Quem sabe fazer, inventa. Quem não sabe, copia. E quantas vezes uma boa cópia é tão melhor que um mau original. É por isso que A Cidade, segundo filme do actor Ben Affleck, depois de Gone, Baby Gone (2007), é um thriller perfeitamente “assistível”.
Mais uma vez o actor/realizador regressa ao local do crime. Que para os cineastas americanos tem sido um covil de ladrões recorrente: o bas-fond irlandês de Boston. Foi assim com The Departed, de Scorcese ou Mystic River, que estão notoriamente noutro patamar.
Mas o próprio antecessor Gone Baby Gone, se passava nestes bairros problemáticos.

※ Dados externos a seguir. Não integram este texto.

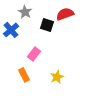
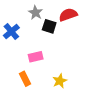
gray star: (25, 12) -> (36, 13), moved
pink rectangle: (34, 54) -> (36, 57), turned 40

Já neste primeiro filme, tão mediatizado por falar de uma menina desaparecida enquanto dormia, na altura em que o caso Maddie inundava os tablóides ingleses (a estreia até teve de ser adiada para evitar colagens), Affleck não arriscava e cumpria à risca as fórmulas habituais dos thrillers policiais. O problema aí não era a imitação, mas a limitação. Nada funcionava, tudo banalizava. Tão rasante quanto irrelevante. A começar pelo protagonista, Casey Affleck, o irmão mais novo de Ben, a fazer de um detective privado, insípido, inodoro e insosso. Todos os estereótipos compareciam e rapidamente a caça à menina desaparecida se tornava na caça ao próximo cliché, a provar que repetir fórmulas nem sempre são favas contadas.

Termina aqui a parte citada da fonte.